> **INPUT MATERIAL**
*** Block opens ***
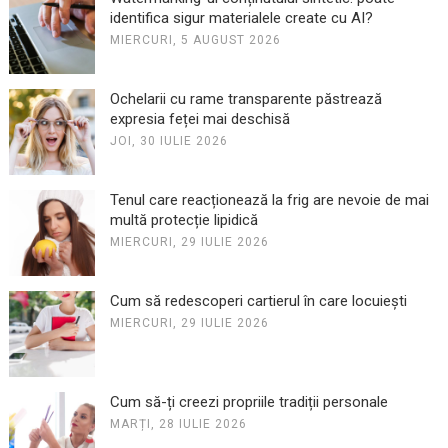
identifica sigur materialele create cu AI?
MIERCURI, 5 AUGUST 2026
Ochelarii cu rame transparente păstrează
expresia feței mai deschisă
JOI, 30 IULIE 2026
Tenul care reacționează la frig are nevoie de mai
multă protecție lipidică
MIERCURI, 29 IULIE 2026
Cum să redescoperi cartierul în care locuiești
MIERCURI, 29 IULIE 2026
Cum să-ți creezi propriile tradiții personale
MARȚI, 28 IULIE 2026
*** Block closes ***
*** Block opens ***
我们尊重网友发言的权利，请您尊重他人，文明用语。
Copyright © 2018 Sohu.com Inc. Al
*** Block closes ***
> **WHAT IS BEING ASKED**
From the listing above, the lines starting with the one that has "identifica sigur materialele create cu AI?" and running through the one that has "MARȚI, 28 IULIE 2026" should be copied exactly, ends included.

> **ANSWER BELOW**
identifica sigur materialele create cu AI?
MIERCURI, 5 AUGUST 2026
Ochelarii cu rame transparente păstrează
expresia feței mai deschisă
JOI, 30 IULIE 2026
Tenul care reacționează la frig are nevoie de mai
multă protecție lipidică
MIERCURI, 29 IULIE 2026
Cum să redescoperi cartierul în care locuiești
MIERCURI, 29 IULIE 2026
Cum să-ți creezi propriile tradiții personale
MARȚI, 28 IULIE 2026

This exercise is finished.